インドから始まるなすの話

なすの名前
 「なす」の学名はSolanum melongena L.(ソラナム・メロンゲーナ)といいます。 ナス科の植物(双子葉植物合弁花類)で、トマト、トウガラシ、ジャガイモ、タバコなどと同じ仲間です。
 ナス科の植物の特徴は花の構造にあります。まず花がオシベ・メシベがひとつの花の中にある両性花で一枚の花びら(花冠)が5つに裂けていること、オシベが花冠につくことなどの特徴があります。
 さて、「なす」の名前の由来ですが、さきにご紹介したSolanum melongena L.(ソラナム・メロンゲーナ)」という学名は植物分類を確立したリンネが付けたもので、Solanumとはナス属という意味で語源となったラテン語のSolamen(ソラナム)には、「鎮静」という意味があります。
 そしてmelongena(メロンゲーナ)には、メロンという言葉が使われているように「ウリがなる」という意味があります。
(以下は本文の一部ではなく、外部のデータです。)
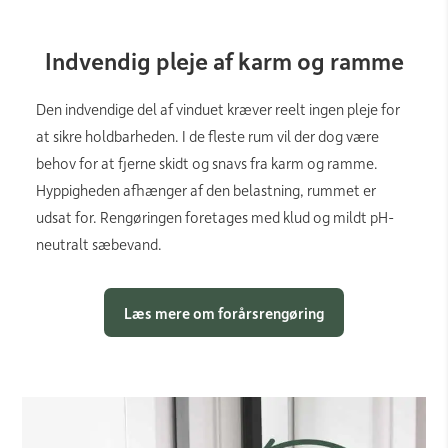
Indvendig pleje af karm og ramme
Den indvendige del af vinduet kræver reelt ingen pleje for
at sikre holdbarheden. I de fleste rum vil der dog være
behov for at fjerne skidt og snavs fra karm og ramme.
Hyppigheden afhænger af den belastning, rummet er
udsat for. Rengøringen foretages med klud og mildt pH-
neutralt sæbevand.
Læs mere om forårsrengøring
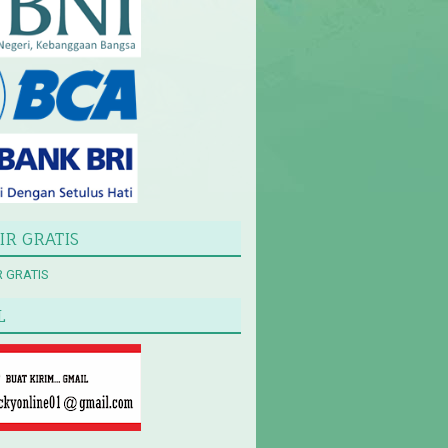
IR GRATIS
L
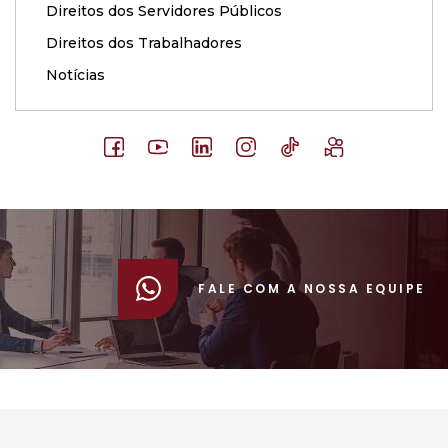
Direitos dos Servidores Públicos
Direitos dos Trabalhadores
Notícias
FALE COM A NOSSA EQUIPE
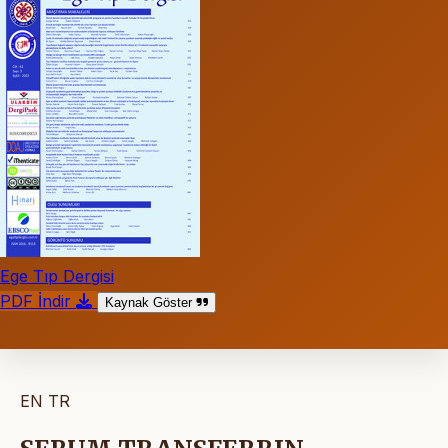
Ege Tıp Dergisi
PDF İndir
Kaynak Göster
EN
TR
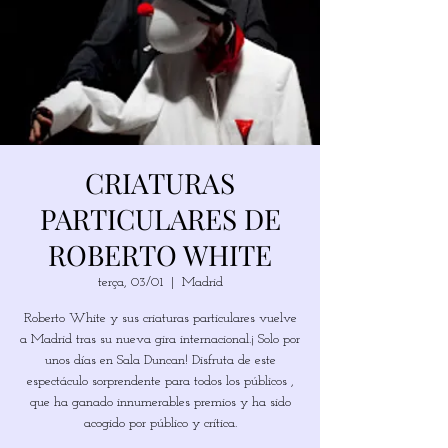
CRIATURAS
PARTICULARES DE
ROBERTO WHITE
terça, 03/01
  |  
Madrid
Roberto White y sus criaturas particulares vuelve
a Madrid tras su nueva gira internacional.¡ Solo por
unos días en Sala Duncan! Disfruta de este
espectáculo sorprendente para todos los públicos ,
que ha ganado innumerables premios y ha sido
acogido por público y crítica.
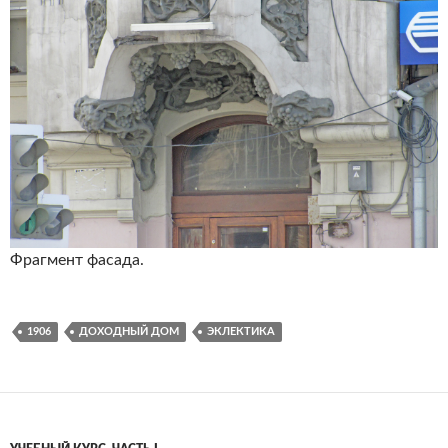
Фрагмент фасада.
1906
ДОХОДНЫЙ ДОМ
ЭКЛЕКТИКА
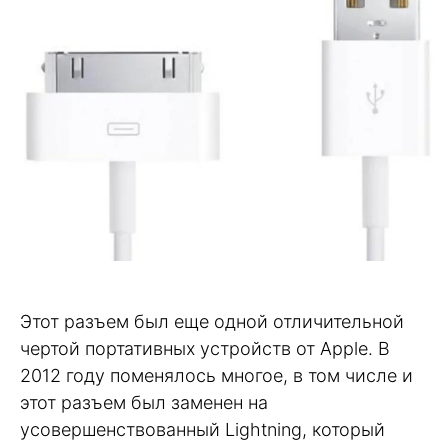
Этот разъем был еще одной отличительной
чертой портативных устройств от Apple. В
2012 году поменялось многое, в том числе и
этот разъем был заменен на
усовершенствованный Lightning, который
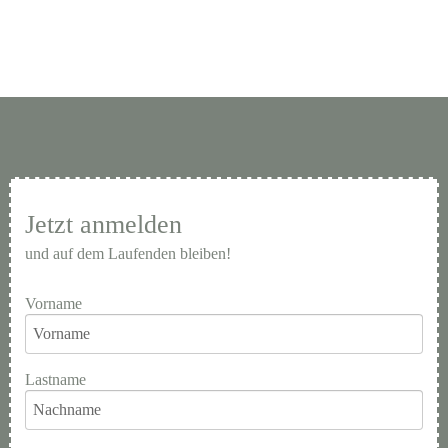
Jetzt anmelden
und auf dem Laufenden bleiben!
Vorname
Lastname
日本のことわざに「瓜のつるになすびはならぬ」という言葉がありますが、中国で713年に書かれた「本草拾遺」の中にも「唐(618〜907)以前よりこれを崑崙紫瓜と云う」といった記述もあります。
 日本での最古の記録としては、東大寺正倉院文書に「天平勝宝2年(西暦750年)6月21日藍園茄子を進上したり」とあり、「倭名類聚鈔」(923〜930)には「奈須比」という名前を見ることができます。
 英語では、Egg-plant,ドイツ語でEierpflanze,フランス語ではAubergineで、いずれも果実の形から「卵のなる木」という意味の言葉です。
野菜はどこからやってきた

 現在、日本では、100種類以上の野菜が栽培されています。でもそれらの野菜は、昔から日本にあったわけではありません。トマトやジャガイモは、南米のアンデス山脈から、スイカは、アフリカ大陸から、またキャベツや大根は、地中海沿岸からというように世界のいろいろなところから日本へやってきました。この野菜たちの生まれ故郷のことを原産地といいます。
なすの原産地

なすの原産地
 なすの原産地は、インドと推定されています。現在栽培されているなすの系統種Solanum melongena L.は、野生では発見されていませんがこの種に近いSolanum,insanamRoxburghtがインド東部カルカッタからマドラスにむかってそびえる東ガード山脈に自生していますので、ここが原産地と見られています。
 この地域でのなすの生育シーズンは、6月から9月の雨季です。この時期のカルカッタは、平均気温25度、赤道に近い地理的条件のため雨季でも日射量は十分ありますし、また雨季に降る雨で土の中の有機物の分解も進み、肥料も十分に与えられるという状態で育っています。なすの持っている高温と湿度の高い条件で生育して多くの肥料を必要とするという性質は、この生まれ故郷の環境によるものです。現在、日本で栽培されているナスにもこの性質が受け継がれています。


なすの来た道

なすの来た道
 ここで原産地のインドからどうやって日本に「なす」がやってきたのか調べてみましょう。 なすの原産地インド東部から東南アジア方面へはかなり古い時代から伝わったと考えられていますが正確な記録は残っていません。
 中国には記録が残っていて、中国の古書「斉民要術」(405〜556)にはなすの栽培、採種のことなどが書かれています。また「本草拾遺」(713)に「隋煬帝改茄日 崑崙紫瓜」という記事があり、多くの品種が記載されています。このことから中国では後魏時代(4世紀から5世紀ごろ)以前にチベットから崑崙山脈(こんろんさんみゃく)を経て中国に伝わったと考えられます。
 日本での最古の記録としては、東大寺正倉院文書に「天平勝宝2年(西暦750年)6月21日藍園茄子を進上したり」とあり、「倭名類聚鈔」(923〜930)には「奈須比」という名前を見ることができます。また「延喜式」(928)の耕種園圃の部には、なすの栽培のことや、なすの漬物加工のことなども載っています。この時期は天平時代にあたり中国から日本へ各種の文物や技術が伝えられましたから「なす」の種もそれらといっしょに中国から渡来したであろうと考えられています。
  一方インドから西へは古代ペルシャへ伝わり、ペルシャ人の交易によってアラビア地方ではすでに5世紀に記録があり、北アフリカ、アルジェリア地方でも栽培されていたという記録があります。ヨーロッパで栽培されたのはかなり遅く13世紀ごろから地中海沿岸地域で栽培されるようになりました。しかし、ヨーロッパではアジア地域ほどには普及せず当時のイギリスでは観賞用として栽培されていたようです。
 アメリカへは16世紀に移民がべレンゲナスと呼ばれていた品種を持ち込んで栽培されました。南アメリカへも同じころにヨーロッパからポルトガル人によって伝わったと考えられています。